[Source data]

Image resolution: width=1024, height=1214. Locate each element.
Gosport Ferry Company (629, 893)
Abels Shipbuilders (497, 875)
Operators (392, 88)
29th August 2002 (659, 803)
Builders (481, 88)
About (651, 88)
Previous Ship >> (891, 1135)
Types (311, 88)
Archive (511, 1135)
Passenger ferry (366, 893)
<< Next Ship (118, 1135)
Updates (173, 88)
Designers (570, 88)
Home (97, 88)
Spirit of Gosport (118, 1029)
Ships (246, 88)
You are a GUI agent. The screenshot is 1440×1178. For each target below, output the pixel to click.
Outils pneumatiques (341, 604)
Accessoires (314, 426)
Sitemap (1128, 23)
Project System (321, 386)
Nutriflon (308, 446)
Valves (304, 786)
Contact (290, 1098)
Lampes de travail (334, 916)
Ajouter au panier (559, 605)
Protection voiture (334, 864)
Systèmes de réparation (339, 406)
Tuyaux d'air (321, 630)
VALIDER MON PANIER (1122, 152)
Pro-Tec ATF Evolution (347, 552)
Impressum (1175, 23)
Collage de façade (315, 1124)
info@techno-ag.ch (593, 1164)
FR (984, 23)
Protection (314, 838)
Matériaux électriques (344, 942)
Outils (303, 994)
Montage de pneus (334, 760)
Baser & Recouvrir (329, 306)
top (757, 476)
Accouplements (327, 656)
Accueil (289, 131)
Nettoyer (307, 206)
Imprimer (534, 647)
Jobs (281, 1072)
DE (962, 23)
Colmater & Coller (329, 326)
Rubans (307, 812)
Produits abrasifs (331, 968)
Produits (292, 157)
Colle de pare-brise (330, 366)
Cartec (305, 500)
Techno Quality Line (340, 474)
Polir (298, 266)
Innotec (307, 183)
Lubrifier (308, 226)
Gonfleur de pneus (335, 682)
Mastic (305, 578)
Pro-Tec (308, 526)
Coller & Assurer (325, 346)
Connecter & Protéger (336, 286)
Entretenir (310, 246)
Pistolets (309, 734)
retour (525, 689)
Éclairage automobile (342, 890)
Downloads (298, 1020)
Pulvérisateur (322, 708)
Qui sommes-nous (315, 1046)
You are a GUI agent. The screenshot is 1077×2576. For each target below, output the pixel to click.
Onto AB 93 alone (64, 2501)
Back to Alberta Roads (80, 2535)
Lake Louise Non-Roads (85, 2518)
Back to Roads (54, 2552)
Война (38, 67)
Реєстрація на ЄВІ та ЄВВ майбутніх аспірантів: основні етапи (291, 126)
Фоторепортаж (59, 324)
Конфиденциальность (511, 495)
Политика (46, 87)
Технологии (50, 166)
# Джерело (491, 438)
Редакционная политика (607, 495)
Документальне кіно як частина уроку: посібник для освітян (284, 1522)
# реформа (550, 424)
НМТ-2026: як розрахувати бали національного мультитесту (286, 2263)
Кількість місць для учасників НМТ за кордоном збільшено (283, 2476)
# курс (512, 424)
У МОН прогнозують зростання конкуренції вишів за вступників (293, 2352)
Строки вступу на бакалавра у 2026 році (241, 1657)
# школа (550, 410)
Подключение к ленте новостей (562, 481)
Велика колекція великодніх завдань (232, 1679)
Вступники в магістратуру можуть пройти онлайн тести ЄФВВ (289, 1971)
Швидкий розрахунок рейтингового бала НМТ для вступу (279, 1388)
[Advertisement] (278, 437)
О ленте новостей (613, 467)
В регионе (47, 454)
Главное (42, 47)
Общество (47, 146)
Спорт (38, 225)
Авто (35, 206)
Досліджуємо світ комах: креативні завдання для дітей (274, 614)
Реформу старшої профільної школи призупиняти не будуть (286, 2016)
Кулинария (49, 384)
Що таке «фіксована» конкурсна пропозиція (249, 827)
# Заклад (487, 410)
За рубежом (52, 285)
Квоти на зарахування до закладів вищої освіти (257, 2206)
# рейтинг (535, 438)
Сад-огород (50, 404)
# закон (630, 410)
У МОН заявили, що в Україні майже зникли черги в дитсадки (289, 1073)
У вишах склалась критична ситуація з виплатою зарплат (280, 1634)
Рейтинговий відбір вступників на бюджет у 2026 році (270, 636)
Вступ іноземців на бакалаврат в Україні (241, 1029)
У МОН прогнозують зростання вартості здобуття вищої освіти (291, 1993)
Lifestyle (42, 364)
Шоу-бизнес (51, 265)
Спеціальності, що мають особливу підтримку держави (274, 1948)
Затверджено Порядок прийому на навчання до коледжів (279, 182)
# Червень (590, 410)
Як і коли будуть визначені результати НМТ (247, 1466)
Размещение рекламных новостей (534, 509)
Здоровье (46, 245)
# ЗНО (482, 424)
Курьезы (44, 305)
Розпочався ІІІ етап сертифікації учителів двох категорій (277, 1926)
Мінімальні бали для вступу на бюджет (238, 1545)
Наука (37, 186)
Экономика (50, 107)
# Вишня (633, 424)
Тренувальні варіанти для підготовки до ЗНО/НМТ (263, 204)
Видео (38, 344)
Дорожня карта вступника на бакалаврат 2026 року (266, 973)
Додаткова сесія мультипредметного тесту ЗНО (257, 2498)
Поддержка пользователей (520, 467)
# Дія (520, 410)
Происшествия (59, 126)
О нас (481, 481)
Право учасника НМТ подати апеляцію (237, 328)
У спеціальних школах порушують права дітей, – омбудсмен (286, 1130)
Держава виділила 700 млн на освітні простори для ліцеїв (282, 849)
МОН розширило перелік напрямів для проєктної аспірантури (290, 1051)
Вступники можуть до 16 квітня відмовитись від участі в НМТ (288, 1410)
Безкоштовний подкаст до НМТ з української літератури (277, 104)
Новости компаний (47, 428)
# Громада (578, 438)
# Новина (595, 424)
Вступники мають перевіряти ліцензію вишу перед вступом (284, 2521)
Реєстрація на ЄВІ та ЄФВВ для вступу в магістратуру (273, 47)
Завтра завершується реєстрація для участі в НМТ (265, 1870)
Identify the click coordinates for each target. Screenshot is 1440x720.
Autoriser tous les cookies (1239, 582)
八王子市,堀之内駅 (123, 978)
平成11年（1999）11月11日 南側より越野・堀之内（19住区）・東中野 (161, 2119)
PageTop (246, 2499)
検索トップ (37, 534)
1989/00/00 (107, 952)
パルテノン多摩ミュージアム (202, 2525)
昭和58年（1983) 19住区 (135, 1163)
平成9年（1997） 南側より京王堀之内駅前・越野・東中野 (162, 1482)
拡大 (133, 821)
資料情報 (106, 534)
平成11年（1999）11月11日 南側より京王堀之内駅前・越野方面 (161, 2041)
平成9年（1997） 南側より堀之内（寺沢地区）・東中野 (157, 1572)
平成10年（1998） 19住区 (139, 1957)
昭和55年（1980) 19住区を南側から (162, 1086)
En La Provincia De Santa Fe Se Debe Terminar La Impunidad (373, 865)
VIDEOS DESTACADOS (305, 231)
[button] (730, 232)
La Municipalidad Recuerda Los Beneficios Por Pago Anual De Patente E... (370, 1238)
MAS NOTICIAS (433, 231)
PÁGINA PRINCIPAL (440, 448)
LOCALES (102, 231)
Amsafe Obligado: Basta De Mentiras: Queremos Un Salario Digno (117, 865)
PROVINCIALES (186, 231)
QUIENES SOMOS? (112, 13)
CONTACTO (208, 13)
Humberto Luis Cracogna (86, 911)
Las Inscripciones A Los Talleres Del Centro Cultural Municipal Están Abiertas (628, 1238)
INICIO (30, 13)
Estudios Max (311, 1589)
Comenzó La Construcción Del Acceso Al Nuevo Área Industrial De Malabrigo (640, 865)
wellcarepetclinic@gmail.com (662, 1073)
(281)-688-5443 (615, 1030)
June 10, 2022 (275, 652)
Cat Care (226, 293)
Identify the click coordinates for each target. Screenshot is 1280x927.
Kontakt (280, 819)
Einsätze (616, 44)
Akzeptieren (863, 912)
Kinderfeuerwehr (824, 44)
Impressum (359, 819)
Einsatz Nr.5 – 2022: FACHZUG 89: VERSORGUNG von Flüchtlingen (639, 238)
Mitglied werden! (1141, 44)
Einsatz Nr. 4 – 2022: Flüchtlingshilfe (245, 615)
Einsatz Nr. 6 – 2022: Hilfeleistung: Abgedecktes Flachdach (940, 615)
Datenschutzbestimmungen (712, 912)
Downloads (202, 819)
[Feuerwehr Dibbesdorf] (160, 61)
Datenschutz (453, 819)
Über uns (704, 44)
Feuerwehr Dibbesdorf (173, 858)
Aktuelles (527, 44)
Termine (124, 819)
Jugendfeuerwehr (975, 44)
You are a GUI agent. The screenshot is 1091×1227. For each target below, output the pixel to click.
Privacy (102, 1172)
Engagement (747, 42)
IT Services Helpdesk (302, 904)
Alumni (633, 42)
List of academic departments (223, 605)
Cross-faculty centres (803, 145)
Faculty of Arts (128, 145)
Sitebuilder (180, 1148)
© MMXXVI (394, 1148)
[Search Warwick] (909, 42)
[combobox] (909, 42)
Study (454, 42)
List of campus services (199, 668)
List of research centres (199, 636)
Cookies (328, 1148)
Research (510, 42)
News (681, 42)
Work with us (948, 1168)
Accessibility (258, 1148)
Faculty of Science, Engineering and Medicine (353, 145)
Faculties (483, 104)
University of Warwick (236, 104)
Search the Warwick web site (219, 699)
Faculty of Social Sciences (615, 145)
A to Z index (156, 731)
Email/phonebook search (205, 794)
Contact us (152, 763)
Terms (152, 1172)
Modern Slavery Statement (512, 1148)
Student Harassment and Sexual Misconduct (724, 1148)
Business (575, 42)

What needs to be done
Exactly the lines above from the one with "Operators (392, 88)" to the one with "Pistolets (309, 734)", both included, are to be quoted; leave the rest out.

Exercise result
Operators (392, 88)
29th August 2002 (659, 803)
Builders (481, 88)
About (651, 88)
Previous Ship >> (891, 1135)
Types (311, 88)
Archive (511, 1135)
Passenger ferry (366, 893)
<< Next Ship (118, 1135)
Updates (173, 88)
Designers (570, 88)
Home (97, 88)
Spirit of Gosport (118, 1029)
Ships (246, 88)
You are a GUI agent. The screenshot is 1440×1178. For each target below, output the pixel to click.
Outils pneumatiques (341, 604)
Accessoires (314, 426)
Sitemap (1128, 23)
Project System (321, 386)
Nutriflon (308, 446)
Valves (304, 786)
Contact (290, 1098)
Lampes de travail (334, 916)
Ajouter au panier (559, 605)
Protection voiture (334, 864)
Systèmes de réparation (339, 406)
Tuyaux d'air (321, 630)
VALIDER MON PANIER (1122, 152)
Pro-Tec ATF Evolution (347, 552)
Impressum (1175, 23)
Collage de façade (315, 1124)
info@techno-ag.ch (593, 1164)
FR (984, 23)
Protection (314, 838)
Matériaux électriques (344, 942)
Outils (303, 994)
Montage de pneus (334, 760)
Baser & Recouvrir (329, 306)
top (757, 476)
Accouplements (327, 656)
Accueil (289, 131)
Nettoyer (307, 206)
Imprimer (534, 647)
Jobs (281, 1072)
DE (962, 23)
Colmater & Coller (329, 326)
Rubans (307, 812)
Produits abrasifs (331, 968)
Produits (292, 157)
Colle de pare-brise (330, 366)
Cartec (305, 500)
Techno Quality Line (340, 474)
Polir (298, 266)
Innotec (307, 183)
Lubrifier (308, 226)
Gonfleur de pneus (335, 682)
Mastic (305, 578)
Pro-Tec (308, 526)
Coller & Assurer (325, 346)
Connecter & Protéger (336, 286)
Entretenir (310, 246)
Pistolets (309, 734)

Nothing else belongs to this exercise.